昨夜と同じようにそれぞれ風呂に入り、それから部屋で話し合いとなった。
ちなみに部屋は、二階にある三人部屋だ。
ムーコが、「やっぱり一緒の部屋にしませんか」と提案したので、それに従った。
夜中に外にいたら、町の中でも黄泉返りに襲われる。事情が大きく変わったのだ。
ナタリも了承済みのようだったので、もうオレとしても異論はない。
金銭的にも別々で泊まるより1万ポウも安いので、助かるところだ。
だが話し合いの方は、2~3時間話しても何も借家や仕事を得る良いアイデアは出ず、明日も今日と同じように、とにかく沢山あたって探すという結論になった。
歯を磨き、押入から布団を出して並べる。
四畳半なのであまり意味はないが、オレの布団だけ少し彼女たちから離した。
「どうしてフブキくんだけお布団を離すんですか?」
えっ?
どうしてってそんなの……。
「あ、もしかしてフブキくん、寝相が悪いとか?」
口に手を当て、ふふふと笑うムーコ。なにこいつバカなの?
見ればナタリもムーコの言葉に『えっ』てなってる。
まあいいや。
「いや、ムーコが寝相悪そうだからな、蹴られたらたまらんから距離とってんだよ」
「なっ。私は寝相悪くありませんよっ」
「どーだか。あ、火消すよ? おやすみ」
ムーコを適当にあしらって行灯の火を吹き消す。
「あ、はい。おやすみなさい」
「うん。おやすみ」
……疲れたし、さっさと寝るに限る。
「あっ……見てくださいっ」
まだ布団に入ってなかったムーコが、窓辺で外を指し示す。
なんだよ……。
起きあがって見に行くと、眼下に大量の骸骨が歩いていた。
一、二、三……四、五、六、七………………おそらく目の前の通りだけでも、三十体以上の骸骨が蠢いている。

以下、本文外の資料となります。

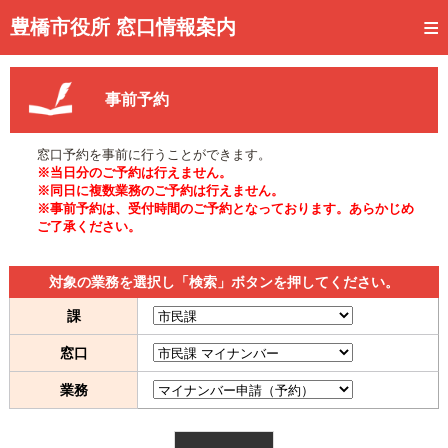
トップページ
豊橋市役所 窓口情報案内
ご利用方法
事前予約
事前予約
予約状況確認
窓口予約を事前に行うことができます。
※当日分のご予約は行えません。
窓口混雑状況
※同日に複数業務のご予約は行えません。
※事前予約は、受付時間のご予約となっております。あらかじめ
ご了承ください。
待ち状況確認
交付状況確認
対象の業務を選択し「検索」ボタンを押してください。
メール通知登録
課
窓口
混雑予想カレンダー
業務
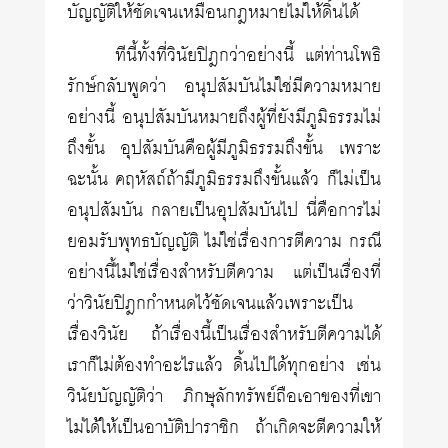
บัญญัติให้ชัดเจนเหมือนกฎหมายไม่ให้ดิ้นได้
ทีนี้ทั้งที่วินัยปิฎกว่าอย่างนี้ แต่ท่านโพธิ
รักษ์กลับพูดว่า อนุปสัมบันไม่ใช่มีความหมาย
อย่างนี้ อนุปสัมบันหมายถึงผู้ที่ยังมีภูมิธรรมไม่
ถึงขั้น อุปสัมบันคือผู้มีภูมิธรรมถึงขั้น เพราะ
ฉะนั้น คฤหัสถ์ถ้ามีภูมิธรรมถึงขั้นแล้ว ก็ไม่เป็น
อนุปสัมบัน กลายเป็นอุปสัมบันไป นี่คือการไม่
ยอมรับพุทธบัญญัติ ไม่ใช่เรื่องการตีความ กรณี
อย่างนี้ไม่ใช่เรื่องสำหรับตีความ แต่เป็นเรื่องที่
ว่าวินัยปิฎกกำหนดไว้ชัดเจนแล้วเพราะเป็น
เรื่องวินัย ถ้าเรื่องนี้เป็นเรื่องสำหรับตีความได้
เราก็ไม่ต้องทำอะไรแล้ว ดิ้นไปได้ทุกอย่าง เช่น
วินัยบัญญัติว่า ภิกษุลักทรัพย์ถือเอาของที่เขา
ไม่ได้ให้เป็นอาบัติปาราชิก ถ้าเกิดจะตีความให้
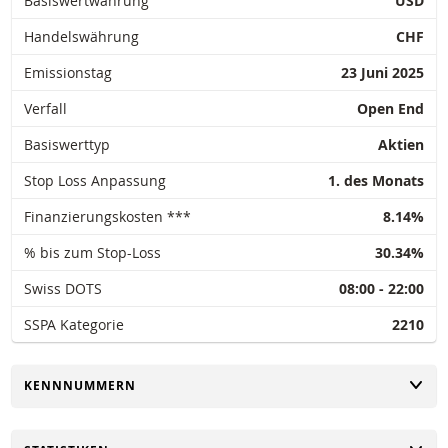
Basiswertwährung
USD
Handelswährung
CHF
Emissionstag
23 Juni 2025
Verfall
Open End
Basiswerttyp
Aktien
Stop Loss Anpassung
1. des Monats
Finanzierungskosten ***
8.14%
% bis zum Stop-Loss
30.34%
Swiss DOTS
08:00 - 22:00
SSPA Kategorie
2210
UMSCHALTEN
KENNNUMMERN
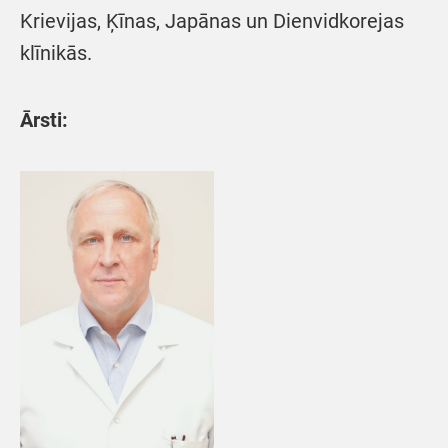
Krievijas, Ķīnas, Japānas un Dienvidkorejas
klīnikās.
Ārsti:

なんだこいつら……。
「ひっ」
ナタリがびくつく。
昨日は気づかなかったが、夜中、外はこんなことになるのか……。
しばらく見てると、どうやら骸骨は建物には入れないらしく、どこともなくただひたすら彷徨い歩いているのが分かった。
「……だいじょうぶ。中には入ってこない」
オレが青ざめているナタリに言った。
「うん……」
彼女が頷いた瞬間、何処か遠くで悲鳴のようなものが聞こえた気がした。
「今……」
ナタリが何か言いかけたが、首を振ってやめる。
「もう寝よう。大丈夫。早いとこ借家を見つければいいんだ」
「うん……」
「そうですね、もう寝ましょう」
そうして、この世界に来ての二日目が終わった。